Due to space limitation, Wilson Air cannot bid on and receive 
military fueling contracts because Wilson Air does not have the 
available land to handle the type and size of military aircraft for 
fueling purposes. As with the rental rates, these lease terms appear 
to violate Section 7 of the Clayton Act and Section 1 of the Sherman 
Act.
    From the documents produced to Wilson Act, it appears that AMR 
has been responsible for the maintenance and repair of the General 
Aviation Building (``GAB'') for more than 15 years, but has 
evidently failed

[[Page 36403]]

to meet those obligations. Rather than force AMR to comply with its 
maintenance and repair obligations, however, the Lease grants AMR 
rent incentives and abatements on the GAB property. Those Lease 
terms are far more favorable to AMR than the rent terms offered to 
Wilson Air for another building on the Memphis Airport even though 
the two buildings will be subject to the same type of FBO usage. 

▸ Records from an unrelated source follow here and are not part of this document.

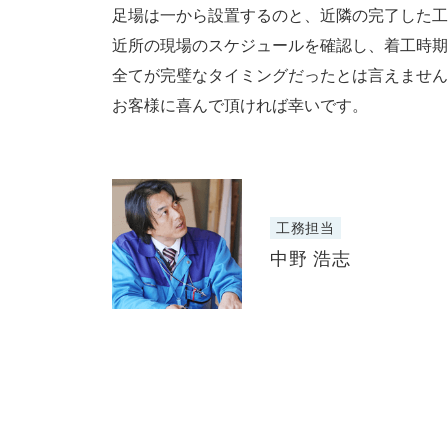
足場は一から設置するのと、近隣の完了した工
近所の現場のスケジュールを確認し、着工時期
全てが完璧なタイミングだったとは言えません
お客様に喜んで頂ければ幸いです。
工務担当
中野 浩志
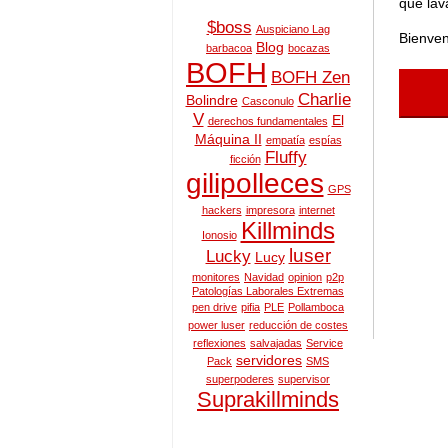
que lav
$boss
Auspiciano Lag
Bienven
Blog
barbacoa
bocazas
BOFH
BOFH Zen
Charlie
Bolindre
Casconulo
V
El
derechos fundamentales
Máquina II
empatía
espías
Fluffy
ficción
gilipolleces
GPS
hackers
impresora
internet
Killminds
Ionosio
luser
Lucky
Lucy
monitores
Navidad
opinion
p2p
Patologías Laborales Extremas
pen drive
pifia
PLE
Pollamboca
power luser
reducción de costes
reflexiones
salvajadas
Service
servidores
Pack
SMS
superpoderes
supervisor
Suprakillminds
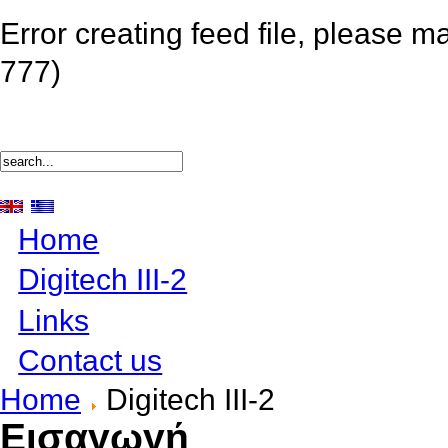
Error creating feed file, please m
777)
Home
Digitech III-2
Links
Contact us
Home
Digitech III-2
Εισαγωγή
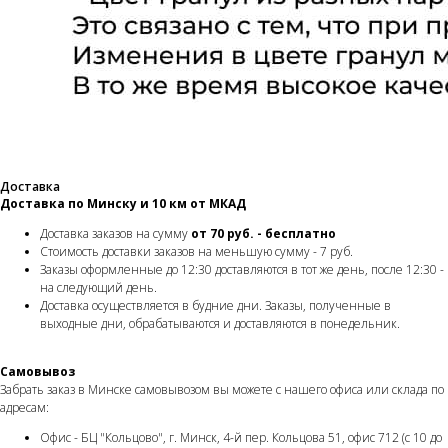
Доставка
Доставка по Минску и 10 км от МКАД
Доставка заказов на сумму
от 70 руб. -
бесплатно
Стоимость доставки заказов на меньшую сумму - 7 руб.
Заказы оформленные до 12:30 доставляются в тот же день, после 12:30 -
на следующий день.
Доставка осуществляется в будние дни. Заказы, полученные в
выходные дни, обрабатываются и доставляются в понедельник.
Самовывоз
Забрать заказ в Минске самовывозом вы можете с нашего офиса или склада по
адресам:
Офис - БЦ "Кольцово", г. Минск, 4-й пер. Кольцова 51, офис 712 (с 10 до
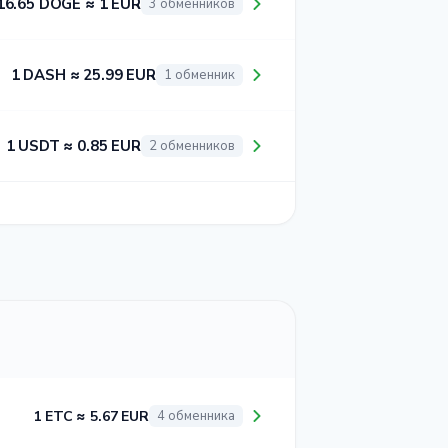
16.65 DOGE ≈ 1 EUR
3 обменников
1 DASH ≈ 25.99 EUR
1 обменник
1 USDT ≈ 0.85 EUR
2 обменников
1 ETC ≈ 5.67 EUR
4 обменника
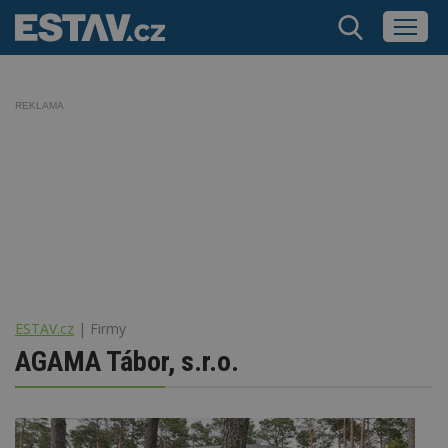
REKLAMA
ESTAV.cz
Firmy
AGAMA Tábor, s.r.o.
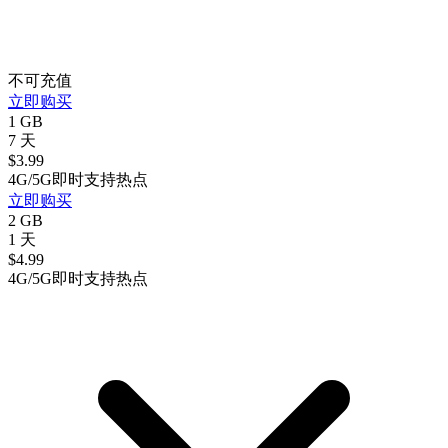
不可充值
立即购买
1 GB
7 天
$
3.99
4G/5G
即时
支持热点
立即购买
2 GB
1 天
$
4.99
4G/5G
即时
支持热点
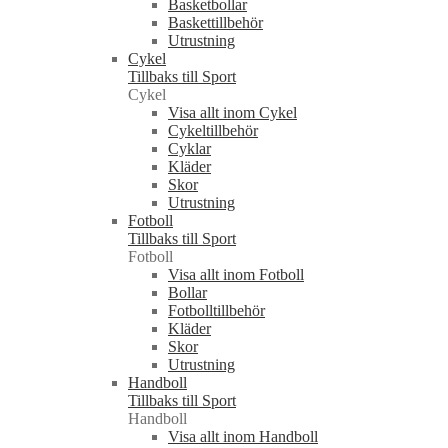
Basketbollar
Baskettillbehör
Utrustning
Cykel
Tillbaks till Sport
Cykel
Visa allt inom Cykel
Cykeltillbehör
Cyklar
Kläder
Skor
Utrustning
Fotboll
Tillbaks till Sport
Fotboll
Visa allt inom Fotboll
Bollar
Fotbolltillbehör
Kläder
Skor
Utrustning
Handboll
Tillbaks till Sport
Handboll
Visa allt inom Handboll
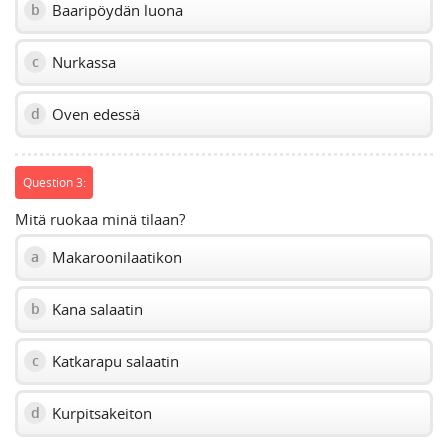
Baaripöydän luona
b
Nurkassa
c
Oven edessä
d
Question 3:
Mitä ruokaa minä tilaan?
Makaroonilaatikon
a
Kana salaatin
b
Katkarapu salaatin
c
Kurpitsakeiton
d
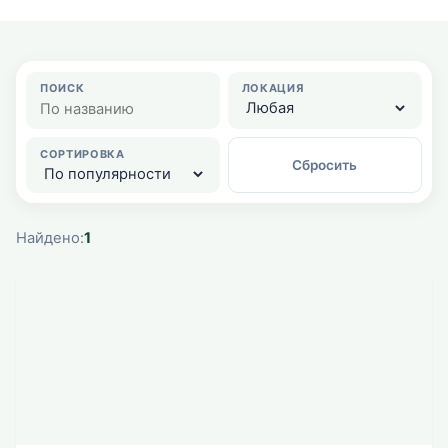
ПОИСК
ЛОКАЦИЯ
СОРТИРОВКА
Сбросить
Найдено:
1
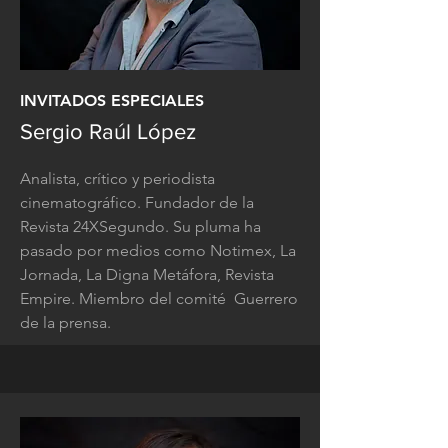
INVITADOS ESPECIALES
Sergio Raúl López
Analista, crítico y periodista
cinematográfico. Fundador de la
Revista 24XSegundo. Su pluma ha
pasado por medios como Notimex, La
Jornada, La Digna Metáfora, Revista
Empire. Miembro del comité Guerrero
de la prensa.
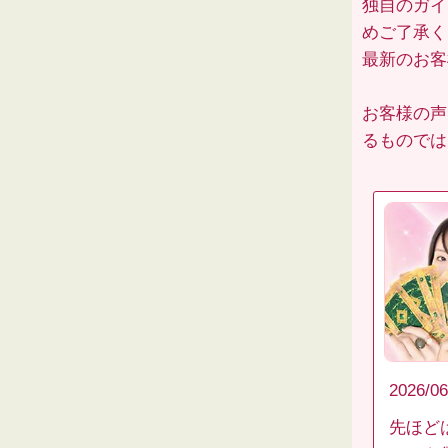
独自のガイ
めご了承く
最新のお
お客様の声
るものでは
2026/06
先ほど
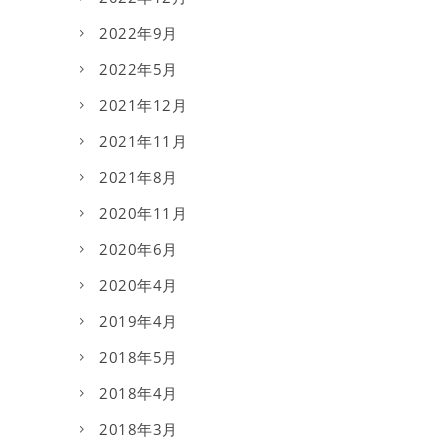
2022年9月
2022年5月
2021年12月
2021年11月
2021年8月
2020年11月
2020年6月
2020年4月
2019年4月
2018年5月
2018年4月
2018年3月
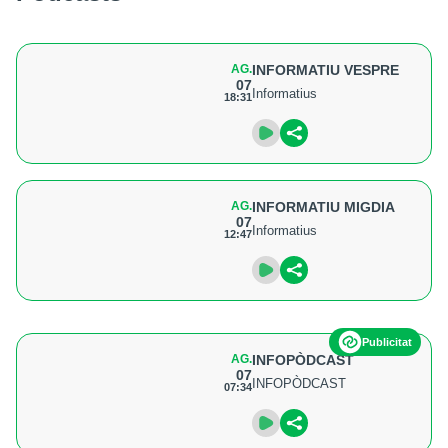
AG.
INFORMATIU VESPRE
07
Informatius
18:31
AG.
INFORMATIU MIGDIA
07
Informatius
12:47
Publicitat
AG.
INFOPÒDCAST
07
INFOPÒDCAST
07:34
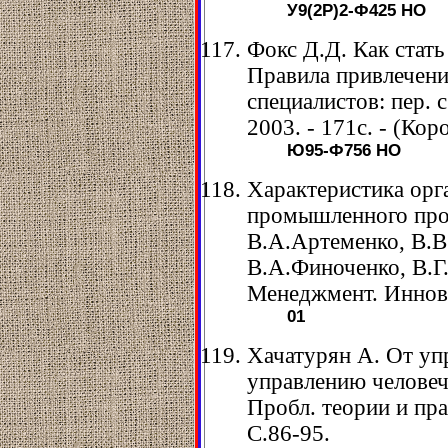
У9(2Р)2-Ф425
НО
Фокс Д.Д. Как стат
Правила привлечен
специалистов: пер. 
2003. - 171с. - (Кор
Ю95-Ф756
НО
Характеристика орг
промышленного прои
В.А.Артеменко, В.В
В.А.Финоченко, В.Г
Менеджмент. Инновац
01
Хачатурян А. От уп
управлению человеч
Пробл. теории и прак
С.86-95.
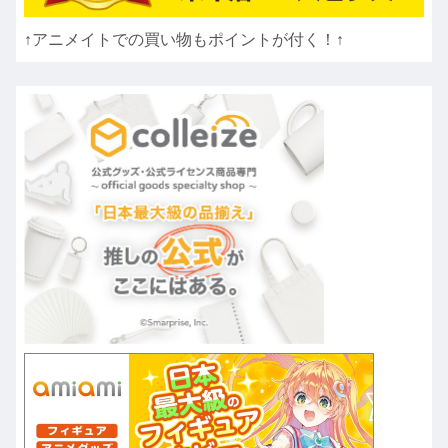
↑アニメイトでの買い物もポイントが付く！↑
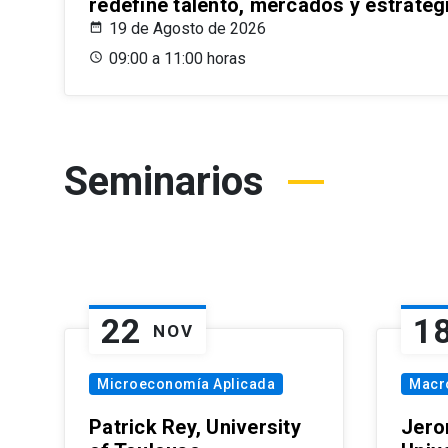
redefine talento, mercados y estrateg
19 de Agosto de 2026
09:00 a 11:00 horas
Seminarios
22
1
NOV
Microeconomía Aplicada
Macr
Patrick Rey, University
Jero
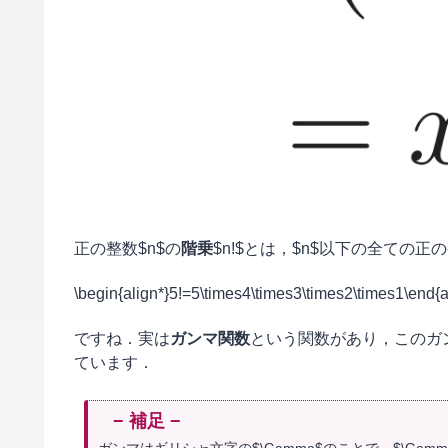
正の整数$n$の
階乗
$n!$とは，$n$以下の全ての
\begin{align*}5!=5\times4\times3\times2\times1\end{a
ですね．実は
ガンマ関数
という関数があり，このガ
ています．
ガンマはギリシャ文字の$\Gamma$のことで，$\Gam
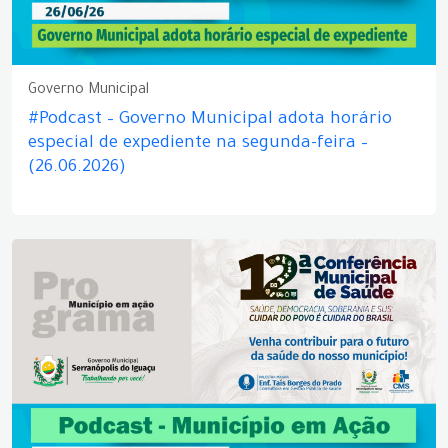
Governo Municipal
#Podcast – Governo Municipal adota horário
especial de expediente na segunda-feira –
(26.06.2026)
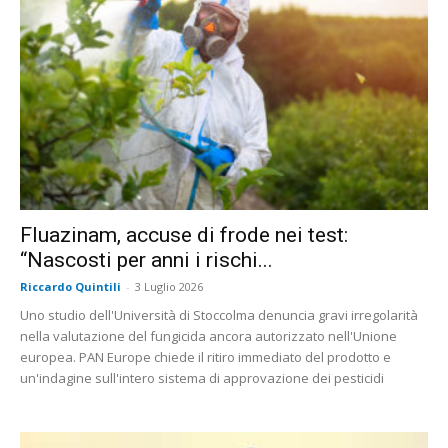
Fluazinam, accuse di frode nei test:
“Nascosti per anni i rischi...
Riccardo Quintili
-
3 Luglio 2026
Uno studio dell'Università di Stoccolma denuncia gravi irregolarità
nella valutazione del fungicida ancora autorizzato nell'Unione
europea. PAN Europe chiede il ritiro immediato del prodotto e
un'indagine sull'intero sistema di approvazione dei pesticidi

Wilson Air has asked the Authority to lease to it a building known 
as the Northwest AirLink building (the ``NWA''). The Authority 
ordered a 1995 appraisal which compared the NWA to more expensive 
off-airport commercial buildings and indicated an adjusted appraisal 
rental rate of $5.50 per square foot.
    Instead of offering any incentives like those given to AMR, the 
Authority has demanded a $6.50 per square foot rental rate from 
Wilson Air. The NWA previously has not been used for general 
aviation tenants, but if Wilson Air rented the building, it would be 
used for general aviation tenants and general aviation related 
services. Again by contrast, the Authority in the Lease has abated 
rent through 2010 on the GAB to AMR while simultaneously demanding 
that Wilson Air pay $6.50 per square foot for use of the NWA 
property.\5\ Both buildings require the expenditure of substantial 
funds for improvements and will experience the same or similar uses.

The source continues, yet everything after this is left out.